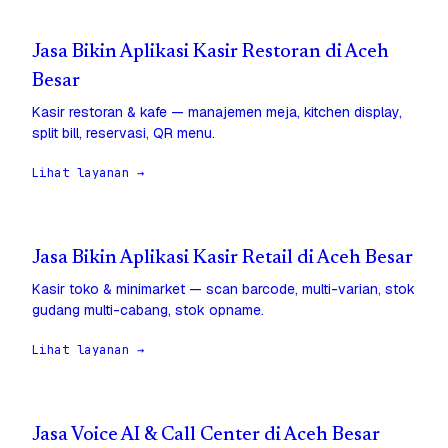
Jasa Bikin Aplikasi Kasir Restoran di Aceh
Besar
Kasir restoran & kafe — manajemen meja, kitchen display,
split bill, reservasi, QR menu.
Lihat layanan →
Jasa Bikin Aplikasi Kasir Retail di Aceh Besar
Kasir toko & minimarket — scan barcode, multi-varian, stok
gudang multi-cabang, stok opname.
Lihat layanan →
Jasa Voice AI & Call Center di Aceh Besar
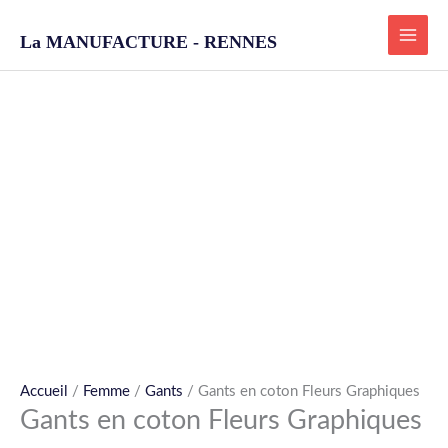
Aller
La MANUFACTURE - RENNES
au
contenu
quantité
de
Gants
en
coton
Fleurs
Graphiques
Accueil
/
Femme
/
Gants
/ Gants en coton Fleurs Graphiques
Gants en coton Fleurs Graphiques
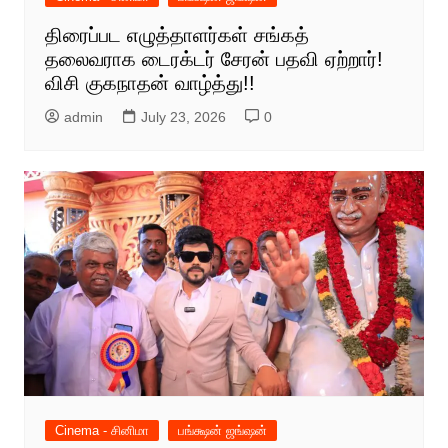
திரைப்பட எழுத்தாளர்கள் சங்கத்
தலைவராக டைரக்டர் சேரன் பதவி ஏற்றார்!
விசி குகநாதன் வாழ்த்து!!
admin
July 23, 2026
0
Cinema - சினிமா
பங்க்ஷன் ஜங்ஷன்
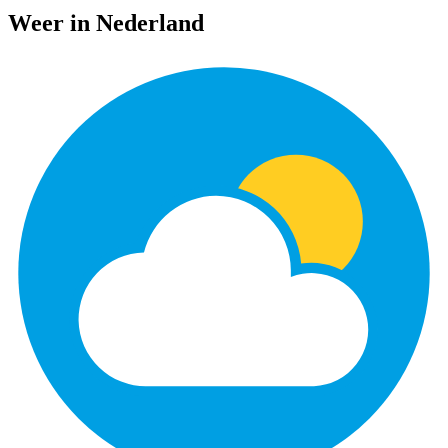
Weer in Nederland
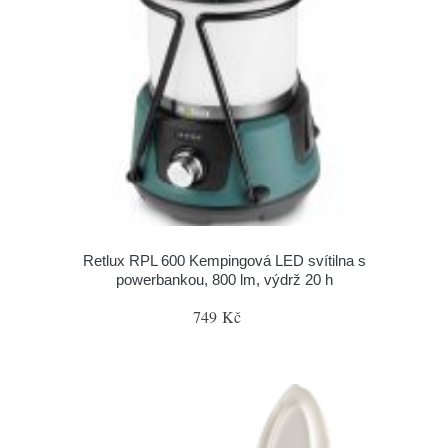
Retlux RPL 600 Kempingová LED svítilna s
powerbankou, 800 lm, výdrž 20 h
749 Kč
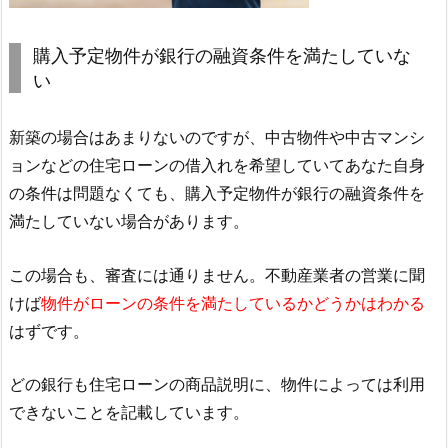
購入予定物件が銀行の融資条件を満たしていな
い
新築の場合はあまりないのですが、中古物件や中古マンシ
ョンなどの住宅ローンの借入れを希望していてあなた自身
の条件は問題なくても、購入予定物件が銀行の融資条件を
満たしていない場合があります。
この場合も、審査には通りません。不動産業者の営業に聞
けば
物件がローンの条件を満たしているかどうかはわかる
はずです。
どの銀行も住宅ローンの商品説明に、物件によっては利用
できないことを記載しています。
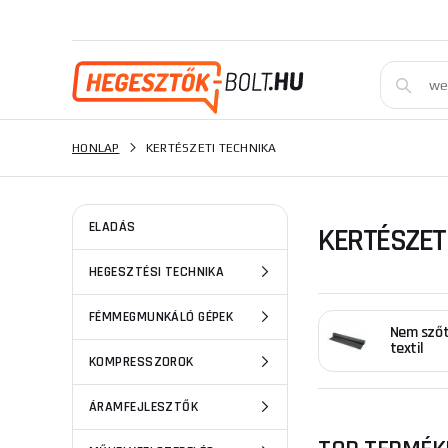
HONLAP
KERTÉSZETI TECHNIKA
ELADÁS
KERTÉSZET
HEGESZTÉSI TECHNIKA
FÉMMEGMUNKÁLÓ GÉPEK
Nem sző
textil
KOMPRESSZOROK
ÁRAMFEJLESZTŐK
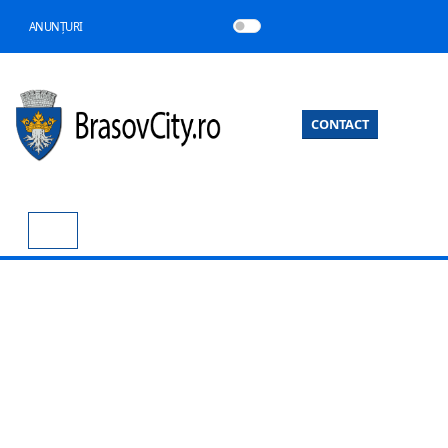
ANUNȚURI
CONTACT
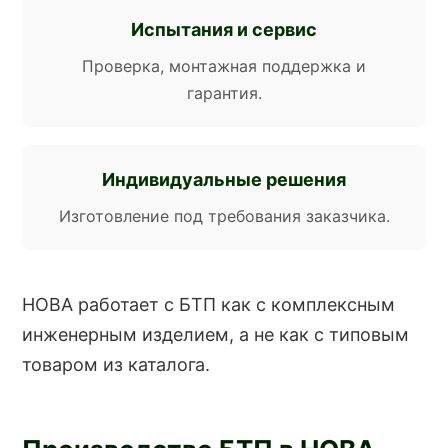
Испытания и сервис
Проверка, монтажная поддержка и
гарантия.
Индивидуальные решения
Изготовление под требования заказчика.
НОВА работает с БТП как с комплексным
инженерным изделием, а не как с типовым
товаром из каталога.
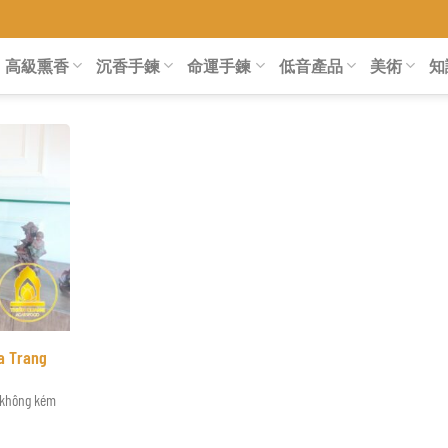
高級熏香
沉香手鍊
命運手鍊
低音產品
美術
知
a Trang
 không kém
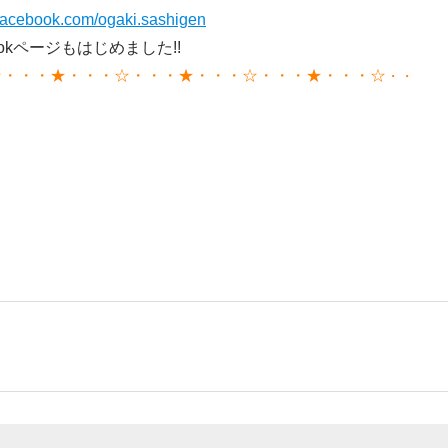
jp.facebook.com/ogaki.sashigen
bookページもはじめました!!
☆・・・★・・・☆・・・★・・・☆・・・★・・・☆
・
・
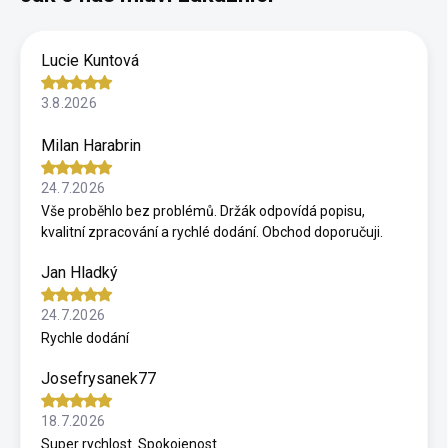
Lucie Kuntová
3.8.2026
Milan Harabrin
24.7.2026
Vše proběhlo bez problémů. Držák odpovídá popisu,
kvalitní zpracování a rychlé dodání. Obchod doporučuji.
Jan Hladký
24.7.2026
Rychle dodání
Josefrysanek77
18.7.2026
Super rychlost. Spokojenost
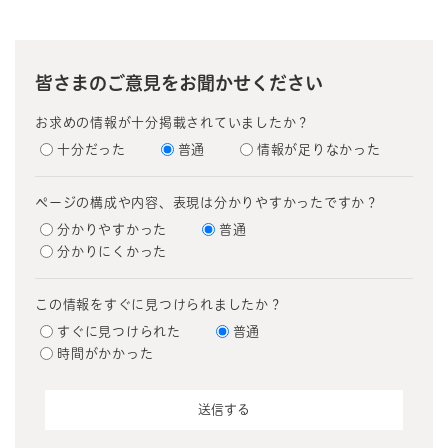
皆さまのご意見をお聞かせください
お求めの情報が十分掲載されていましたか？
十分だった
普通
情報が足りなかった
ページの構成や内容、表現は分かりやすかったですか？
分かりやすかった
普通
分かりにくかった
この情報をすぐに見つけられましたか？
すぐに見つけられた
普通
時間がかかった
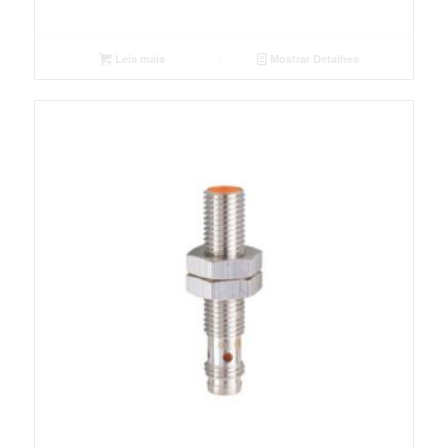
Leia mais
Mostrar Detalhes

########################################

Reproduce everything above exactly, images excluded.

Jasa Bikin Aplikasi Kasir Restoran di Aceh
Besar
Kasir restoran & kafe — manajemen meja, kitchen display,
split bill, reservasi, QR menu.
Lihat layanan →
Jasa Bikin Aplikasi Kasir Retail di Aceh Besar
Kasir toko & minimarket — scan barcode, multi-varian, stok
gudang multi-cabang, stok opname.
Lihat layanan →
Jasa Voice AI & Call Center di Aceh Besar
Aller
La MANUFACTURE - RENNES
au
contenu
quantité
de
Gants
en
coton
Fleurs
Graphiques
Accueil
/
Femme
/
Gants
/ Gants en coton Fleurs Graphiques
Gants en coton Fleurs Graphiques
திரைப்பட எழுத்தாளர்கள் சங்கத்
தலைவராக டைரக்டர் சேரன் பதவி ஏற்றார்!
விசி குகநாதன் வாழ்த்து!!
admin
July 23, 2026
0
Cinema - சினிமா
பங்க்ஷன் ஜங்ஷன்
Weer in Nederland
Retlux RPL 600 Kempingová LED svítilna s
powerbankou, 800 lm, výdrž 20 h
749 Kč
購入予定物件が銀行の融資条件を満たしていな
い
新築の場合はあまりないのですが、中古物件や中古マンシ
ョンなどの住宅ローンの借入れを希望していてあなた自身
の条件は問題なくても、購入予定物件が銀行の融資条件を
満たしていない場合があります。
この場合も、審査には通りません。不動産業者の営業に聞
けば
物件がローンの条件を満たしているかどうかはわかる
はずです。
どの銀行も住宅ローンの商品説明に、物件によっては利用
できないことを記載しています。
HONLAP
KERTÉSZETI TECHNIKA
ELADÁS
KERTÉSZET
HEGESZTÉSI TECHNIKA
FÉMMEGMUNKÁLÓ GÉPEK
Nem sző
textil
KOMPRESSZOROK
ÁRAMFEJLESZTŐK
ANUNȚURI
CONTACT
Испытания и сервис
Проверка, монтажная поддержка и
гарантия.
Индивидуальные решения
Изготовление под требования заказчика.
НОВА работает с БТП как с комплексным
инженерным изделием, а не как с типовым
товаром из каталога.
高級熏香
沉香手鍊
命運手鍊
低音產品
美術
知
a Trang
 không kém
jp.facebook.com/ogaki.sashigen
bookページもはじめました!!
☆・・・★・・・☆・・・★・・・☆・・・★・・・☆
・
・
Lucie Kuntová
3.8.2026
Milan Harabrin
24.7.2026
Vše proběhlo bez problémů. Držák odpovídá popisu,
kvalitní zpracování a rychlé dodání. Obchod doporučuji.
Jan Hladký
24.7.2026
Rychle dodání
Josefrysanek77
18.7.2026
Super rychlost. Spokojenost
皆さまのご意見をお聞かせください
お求めの情報が十分掲載されていましたか？
十分だった
普通
情報が足りなかった
ページの構成や内容、表現は分かりやすかったですか？
分かりやすかった
普通
分かりにくかった
この情報をすぐに見つけられましたか？
すぐに見つけられた
普通
時間がかかった
Leia mais
Mostrar Detalhes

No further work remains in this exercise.